また、懐かしいものを見た。
随分昔に捨ててしまったお伽話のような話。それを今更思い出して夢に見るなんて、どれだけあの頃が楽しかったのだろうか。不自由なんてなくて、信頼していた仲間がいたからだろう。
とても、とても楽しかったけれど、脆く儚い事が気にもくわなかった。
はあ、と溜め息を1つ吐いて、立ち上がろうとすると、重たい首輪と手枷足枷が動きを阻む。
今日もまた私は飼い馴らされて、彼に遊ばれるんだ。
絶望とも言えぬ感情で這うように隣のベッドへ移動した。
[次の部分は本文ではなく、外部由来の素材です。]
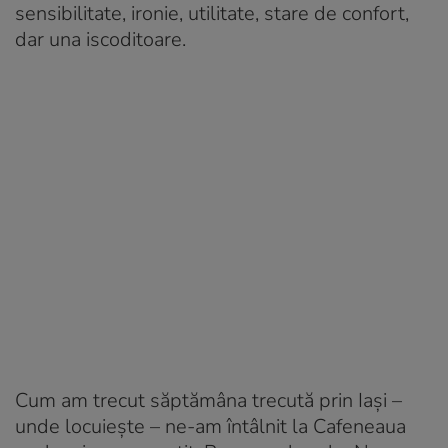
sensibilitate, ironie, utilitate, stare de confort,
dar una iscoditoare.
Cum am trecut săptămâna trecută prin Iași –
unde locuiește – ne-am întâlnit la
Cafeneaua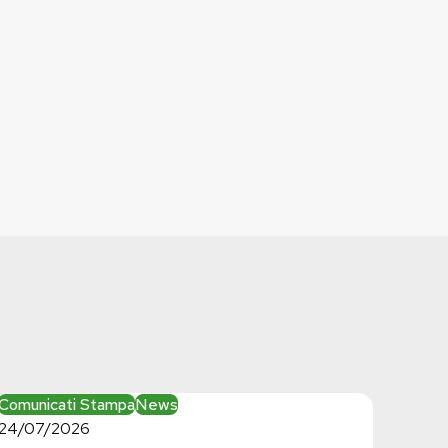
Bilancio
Comunicati Stampa
News
regionale:
24/07/2026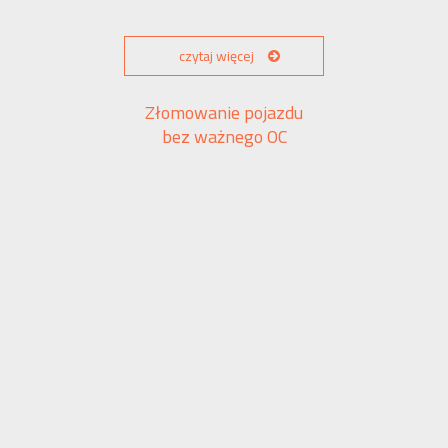
czytaj więcej
Złomowanie pojazdu
bez ważnego OC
ベッドには彼が眠っており、その整った寝息を確かめて安堵する。
――よかった、まだ眠っていた。
自分のベッドへ戻ると、この不気味な『世界』を見渡した。
存在するのは私と彼だけ。あるものと言えばガラクタ。様々なものが転がっているだけ。
そんな、暗闇の世界。
光のあった世界とは違って、随分薄暗く、唯一の光は電球だけ。昼も夜もなければ、外なんてものもない。そんな、世界。
そんな世界で私と彼は、2人で幸せと名称される生活をしていた。
「みう」
低い声が聞こえ、振り返ると、私を抱き締めてくる、黒い彼。
「クロハ」
そう呟くと、きゅっと腕の力を少し強めた。大きな彼の背丈では、抱き締められた私は埋もれてしまう。
これも、いつもと同じ。
クロハがすっと離れると、私の正面に立って、私の目を見る。
そして彼はニヤニヤと笑って、いつも通り私に問う。
「戻りたいか?」
また私も同じ答えを並べる。
「別に。どっちでも」
彼は満足そうに微笑むと、私をまた抱き締めた。
これがいつもの私。彼と一緒にいる事で満たされる。
これこそが幸せだ。これでいいんだ。
・・・・そんな演技をして、あの世界へ戻りたがって、この地獄のような世界を生きる、裏切り者の私。彼を裏切ったのは最初からだ。
どうせ、抗ったって無駄だろうけど、絶対に、戻りたかった。皆の場所へ。
「どうした」
彼のぶっきらぼうな声で現実へ戻される。
「何でもない」
私もいつものように、少し微笑んでから彼の口に優しくキスをした。